● Required work
The lines below that include the word "mais" are to be reported.

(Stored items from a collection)
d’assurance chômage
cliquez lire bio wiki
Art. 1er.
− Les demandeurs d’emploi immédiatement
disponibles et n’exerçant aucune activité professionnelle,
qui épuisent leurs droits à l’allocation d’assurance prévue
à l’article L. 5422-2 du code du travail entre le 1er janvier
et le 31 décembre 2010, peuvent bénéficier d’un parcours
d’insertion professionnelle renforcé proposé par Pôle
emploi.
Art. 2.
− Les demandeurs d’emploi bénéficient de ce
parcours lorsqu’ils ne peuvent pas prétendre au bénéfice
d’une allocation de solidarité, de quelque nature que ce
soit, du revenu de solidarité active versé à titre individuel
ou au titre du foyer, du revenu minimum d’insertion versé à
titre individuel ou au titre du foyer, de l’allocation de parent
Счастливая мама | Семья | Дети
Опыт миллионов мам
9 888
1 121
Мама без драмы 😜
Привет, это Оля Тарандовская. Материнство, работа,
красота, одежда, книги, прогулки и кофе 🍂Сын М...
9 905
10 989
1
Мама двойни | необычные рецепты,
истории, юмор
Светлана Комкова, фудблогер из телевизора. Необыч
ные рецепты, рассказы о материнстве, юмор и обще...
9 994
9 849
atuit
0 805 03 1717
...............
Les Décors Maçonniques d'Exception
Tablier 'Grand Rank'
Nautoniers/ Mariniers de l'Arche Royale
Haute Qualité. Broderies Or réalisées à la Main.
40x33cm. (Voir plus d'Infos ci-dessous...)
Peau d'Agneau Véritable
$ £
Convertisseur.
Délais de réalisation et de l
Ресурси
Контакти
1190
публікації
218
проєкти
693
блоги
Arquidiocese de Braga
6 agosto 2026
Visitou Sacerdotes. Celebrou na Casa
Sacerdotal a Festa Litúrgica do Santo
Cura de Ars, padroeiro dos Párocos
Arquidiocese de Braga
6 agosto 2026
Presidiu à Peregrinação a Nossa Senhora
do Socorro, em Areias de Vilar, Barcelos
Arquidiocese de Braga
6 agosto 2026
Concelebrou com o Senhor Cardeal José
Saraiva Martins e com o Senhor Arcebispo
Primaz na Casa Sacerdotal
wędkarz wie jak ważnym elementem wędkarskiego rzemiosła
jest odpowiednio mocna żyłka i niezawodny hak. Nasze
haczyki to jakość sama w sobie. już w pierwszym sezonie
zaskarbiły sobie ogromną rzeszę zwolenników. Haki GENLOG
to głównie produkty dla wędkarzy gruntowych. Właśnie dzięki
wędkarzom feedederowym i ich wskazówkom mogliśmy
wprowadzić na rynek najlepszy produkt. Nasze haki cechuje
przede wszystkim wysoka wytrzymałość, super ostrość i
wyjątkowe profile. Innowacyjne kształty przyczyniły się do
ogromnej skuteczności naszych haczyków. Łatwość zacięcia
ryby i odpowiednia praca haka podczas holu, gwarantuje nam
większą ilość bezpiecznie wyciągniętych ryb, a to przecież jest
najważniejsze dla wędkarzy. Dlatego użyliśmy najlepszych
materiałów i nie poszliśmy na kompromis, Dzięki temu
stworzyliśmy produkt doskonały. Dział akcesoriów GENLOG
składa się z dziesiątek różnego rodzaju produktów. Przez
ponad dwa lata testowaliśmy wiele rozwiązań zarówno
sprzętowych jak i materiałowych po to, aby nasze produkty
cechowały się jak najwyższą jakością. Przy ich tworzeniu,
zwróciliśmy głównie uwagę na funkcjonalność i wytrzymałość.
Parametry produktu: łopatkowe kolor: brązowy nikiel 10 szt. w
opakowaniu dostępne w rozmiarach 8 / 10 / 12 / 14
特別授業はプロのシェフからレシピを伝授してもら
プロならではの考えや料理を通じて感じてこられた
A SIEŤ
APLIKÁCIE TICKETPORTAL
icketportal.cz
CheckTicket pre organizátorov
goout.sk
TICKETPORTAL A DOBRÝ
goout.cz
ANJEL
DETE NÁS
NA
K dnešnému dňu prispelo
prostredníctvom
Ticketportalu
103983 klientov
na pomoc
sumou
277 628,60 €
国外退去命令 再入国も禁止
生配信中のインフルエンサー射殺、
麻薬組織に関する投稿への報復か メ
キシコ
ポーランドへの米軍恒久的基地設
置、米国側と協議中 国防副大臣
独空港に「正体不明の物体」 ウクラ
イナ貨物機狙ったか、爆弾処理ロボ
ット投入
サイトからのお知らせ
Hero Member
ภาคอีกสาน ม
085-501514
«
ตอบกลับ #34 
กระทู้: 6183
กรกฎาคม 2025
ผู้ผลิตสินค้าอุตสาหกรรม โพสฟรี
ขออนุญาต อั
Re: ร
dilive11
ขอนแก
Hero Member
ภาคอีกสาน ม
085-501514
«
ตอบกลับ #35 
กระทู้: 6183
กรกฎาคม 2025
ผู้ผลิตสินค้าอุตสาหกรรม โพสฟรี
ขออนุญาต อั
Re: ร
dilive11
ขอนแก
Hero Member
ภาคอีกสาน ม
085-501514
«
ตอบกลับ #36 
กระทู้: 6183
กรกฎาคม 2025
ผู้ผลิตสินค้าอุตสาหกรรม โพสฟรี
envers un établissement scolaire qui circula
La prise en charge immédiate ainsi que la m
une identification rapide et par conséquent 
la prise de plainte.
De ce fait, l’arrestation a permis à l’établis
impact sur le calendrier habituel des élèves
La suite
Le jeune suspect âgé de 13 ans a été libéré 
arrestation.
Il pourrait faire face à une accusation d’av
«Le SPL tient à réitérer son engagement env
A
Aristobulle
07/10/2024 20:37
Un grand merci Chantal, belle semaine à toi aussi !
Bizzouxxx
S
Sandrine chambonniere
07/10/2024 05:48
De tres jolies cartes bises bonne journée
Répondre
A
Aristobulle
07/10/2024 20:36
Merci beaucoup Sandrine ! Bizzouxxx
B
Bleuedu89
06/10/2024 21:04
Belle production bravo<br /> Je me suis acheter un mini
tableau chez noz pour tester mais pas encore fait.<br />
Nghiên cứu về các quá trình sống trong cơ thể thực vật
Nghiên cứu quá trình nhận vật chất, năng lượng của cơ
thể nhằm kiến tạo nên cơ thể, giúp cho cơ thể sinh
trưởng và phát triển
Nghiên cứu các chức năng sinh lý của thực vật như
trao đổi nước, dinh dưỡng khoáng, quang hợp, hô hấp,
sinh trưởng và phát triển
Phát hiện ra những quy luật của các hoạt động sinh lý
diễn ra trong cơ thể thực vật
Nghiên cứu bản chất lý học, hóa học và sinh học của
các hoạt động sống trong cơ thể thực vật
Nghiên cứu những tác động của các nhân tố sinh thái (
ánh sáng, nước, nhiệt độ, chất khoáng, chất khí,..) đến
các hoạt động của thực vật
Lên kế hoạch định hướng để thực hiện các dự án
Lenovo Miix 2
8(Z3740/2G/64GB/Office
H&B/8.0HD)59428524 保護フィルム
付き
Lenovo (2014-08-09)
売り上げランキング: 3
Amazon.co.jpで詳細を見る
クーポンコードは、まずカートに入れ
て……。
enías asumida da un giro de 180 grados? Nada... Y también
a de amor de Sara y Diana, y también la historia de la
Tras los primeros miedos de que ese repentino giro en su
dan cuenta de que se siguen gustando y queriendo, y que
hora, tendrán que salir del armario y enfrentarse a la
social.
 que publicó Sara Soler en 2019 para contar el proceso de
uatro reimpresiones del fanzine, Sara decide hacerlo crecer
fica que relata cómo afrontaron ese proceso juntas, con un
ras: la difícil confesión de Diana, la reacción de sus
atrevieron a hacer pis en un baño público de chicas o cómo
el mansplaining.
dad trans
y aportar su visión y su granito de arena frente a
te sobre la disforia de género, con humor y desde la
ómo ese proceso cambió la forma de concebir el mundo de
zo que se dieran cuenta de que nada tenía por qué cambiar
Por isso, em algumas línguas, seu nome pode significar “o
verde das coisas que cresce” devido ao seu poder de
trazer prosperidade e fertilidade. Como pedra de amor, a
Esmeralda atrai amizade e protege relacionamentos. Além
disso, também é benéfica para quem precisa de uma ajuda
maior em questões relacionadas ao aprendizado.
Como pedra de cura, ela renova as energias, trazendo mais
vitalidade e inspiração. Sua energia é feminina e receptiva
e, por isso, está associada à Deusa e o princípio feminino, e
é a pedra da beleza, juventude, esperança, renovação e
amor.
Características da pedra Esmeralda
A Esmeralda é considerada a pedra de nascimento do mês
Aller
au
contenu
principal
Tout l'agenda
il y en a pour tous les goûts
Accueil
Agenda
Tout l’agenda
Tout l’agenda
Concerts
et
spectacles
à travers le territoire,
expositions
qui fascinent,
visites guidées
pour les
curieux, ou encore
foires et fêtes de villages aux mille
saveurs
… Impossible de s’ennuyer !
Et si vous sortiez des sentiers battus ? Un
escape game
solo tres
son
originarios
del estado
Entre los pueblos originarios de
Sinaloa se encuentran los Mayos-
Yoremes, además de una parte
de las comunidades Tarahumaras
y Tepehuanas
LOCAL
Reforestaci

● Result for this exercise
tableau chez noz pour tester mais pas encore fait.<br />
Como pedra de cura, ela renova as energias, trazendo mais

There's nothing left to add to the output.